Our Y2 inherited a child on red level who he has immediately boosted to gold
I can't imagine how soul-destroying it must be to have a gold-level child reading red level books. I hope lots of teachers are reading this thread and thinking a little bit about their reading policies. But I sincerely doubt it.
I agree with it being ridiculous having to read every book at a level.
DD was on jolly phonics readers until Xmas (she is in reception) and got to green level (so only had one more - blue, to go) but after Xmas read 1 ORT stage 7 and was then bumped up to gold and now reads gold/white books.
The only look/say books that she has read are Peter and Jane..."Here is Peter. Here is Jane. Peter is here. Jane is here." etc etc (I found them in a charity shop).

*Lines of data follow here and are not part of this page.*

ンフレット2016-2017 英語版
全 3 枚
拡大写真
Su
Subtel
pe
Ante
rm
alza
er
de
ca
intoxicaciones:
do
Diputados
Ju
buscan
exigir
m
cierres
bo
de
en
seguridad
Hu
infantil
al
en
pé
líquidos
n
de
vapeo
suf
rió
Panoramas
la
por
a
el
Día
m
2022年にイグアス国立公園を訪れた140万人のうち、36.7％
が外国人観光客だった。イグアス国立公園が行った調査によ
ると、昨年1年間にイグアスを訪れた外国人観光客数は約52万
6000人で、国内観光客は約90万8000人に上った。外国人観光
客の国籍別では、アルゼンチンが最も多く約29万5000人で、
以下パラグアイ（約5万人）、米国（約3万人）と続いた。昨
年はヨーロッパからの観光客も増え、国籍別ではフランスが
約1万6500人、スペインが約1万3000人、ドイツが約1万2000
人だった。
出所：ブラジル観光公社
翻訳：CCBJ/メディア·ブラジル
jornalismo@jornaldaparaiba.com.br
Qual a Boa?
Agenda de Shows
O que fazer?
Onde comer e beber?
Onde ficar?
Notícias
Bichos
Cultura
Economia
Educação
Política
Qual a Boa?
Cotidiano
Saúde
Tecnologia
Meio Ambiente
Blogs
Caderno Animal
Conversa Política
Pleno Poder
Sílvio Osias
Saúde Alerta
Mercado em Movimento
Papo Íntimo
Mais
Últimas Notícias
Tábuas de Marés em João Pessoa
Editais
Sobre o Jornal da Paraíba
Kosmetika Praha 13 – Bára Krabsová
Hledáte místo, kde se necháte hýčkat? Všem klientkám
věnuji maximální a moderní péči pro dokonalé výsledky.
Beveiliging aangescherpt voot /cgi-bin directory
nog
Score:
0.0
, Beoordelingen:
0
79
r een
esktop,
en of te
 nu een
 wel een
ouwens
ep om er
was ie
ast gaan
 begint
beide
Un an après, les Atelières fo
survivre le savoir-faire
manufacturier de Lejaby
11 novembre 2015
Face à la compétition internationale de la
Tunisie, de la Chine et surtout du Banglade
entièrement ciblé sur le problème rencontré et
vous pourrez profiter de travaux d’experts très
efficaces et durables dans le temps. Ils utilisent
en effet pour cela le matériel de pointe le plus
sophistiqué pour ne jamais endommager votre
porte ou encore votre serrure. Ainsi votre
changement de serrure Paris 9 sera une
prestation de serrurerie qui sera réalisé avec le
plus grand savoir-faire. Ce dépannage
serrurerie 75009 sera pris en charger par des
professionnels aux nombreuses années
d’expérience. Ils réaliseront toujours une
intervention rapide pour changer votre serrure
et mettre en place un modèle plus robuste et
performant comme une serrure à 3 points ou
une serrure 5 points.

DD started Flat Stanley last night and is loving it although we are only 2 chapters in...
Are Ginn 360 look / say??
DD had a non fiction one a few weeks ago about spiders (it was written in 1982).

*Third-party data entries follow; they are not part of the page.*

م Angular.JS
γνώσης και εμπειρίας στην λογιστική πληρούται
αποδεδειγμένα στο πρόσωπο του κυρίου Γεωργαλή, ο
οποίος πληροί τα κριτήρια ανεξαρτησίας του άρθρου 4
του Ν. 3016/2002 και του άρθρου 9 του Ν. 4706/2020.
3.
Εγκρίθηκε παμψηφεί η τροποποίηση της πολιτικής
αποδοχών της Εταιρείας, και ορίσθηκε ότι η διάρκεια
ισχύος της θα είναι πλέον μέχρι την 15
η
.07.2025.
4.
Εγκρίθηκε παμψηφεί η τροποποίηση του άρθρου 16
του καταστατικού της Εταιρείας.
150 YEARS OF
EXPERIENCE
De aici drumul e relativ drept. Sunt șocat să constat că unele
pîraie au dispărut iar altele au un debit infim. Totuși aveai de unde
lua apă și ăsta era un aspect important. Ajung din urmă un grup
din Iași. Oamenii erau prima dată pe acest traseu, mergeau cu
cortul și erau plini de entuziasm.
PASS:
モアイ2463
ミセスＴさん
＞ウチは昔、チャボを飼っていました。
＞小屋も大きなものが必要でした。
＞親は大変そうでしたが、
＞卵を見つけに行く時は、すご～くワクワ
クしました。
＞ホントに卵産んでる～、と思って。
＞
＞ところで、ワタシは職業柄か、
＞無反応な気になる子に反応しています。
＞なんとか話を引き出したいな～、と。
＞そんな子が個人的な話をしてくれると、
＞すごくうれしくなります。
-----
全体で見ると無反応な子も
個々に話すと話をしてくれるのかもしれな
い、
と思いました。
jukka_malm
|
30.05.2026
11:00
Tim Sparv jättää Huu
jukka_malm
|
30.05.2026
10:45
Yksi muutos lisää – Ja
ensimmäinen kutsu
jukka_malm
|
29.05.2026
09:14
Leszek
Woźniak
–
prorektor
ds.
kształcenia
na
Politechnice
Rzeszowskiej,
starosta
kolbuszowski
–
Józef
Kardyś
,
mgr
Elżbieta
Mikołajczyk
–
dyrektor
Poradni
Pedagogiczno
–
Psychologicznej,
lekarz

In your shoes, I would stop arguing the toss with your school about phonics vs non-decodeable, and go for an attack on the real problem - the policy that a child needs to read all books at a level. Question it with the teacher, take it higher, point out the ridiculousness of it. Ask for your child's reading to be properly assessed to see if she has been put on an appropriate level. IUt may be that she is. It may not be. But the sheer ludicrousness of a 'read all books' policy is definitely a 'foe worthy of your steel'...and a much better thing to argue about than phonics vs not phonics.
book 1 Look
book 2 Here
book 3 help
book 4 home
book 5 Lad
book 6 Ben
I think that's great, simpson, if your school is willing to do that. But lots of teachers it seems want all the books read in order regardless of whether the child can read harder books or not. Teacherwith was saying that a policy such as that is mistaken. But mistaken or not, clearly, it's a popular policy.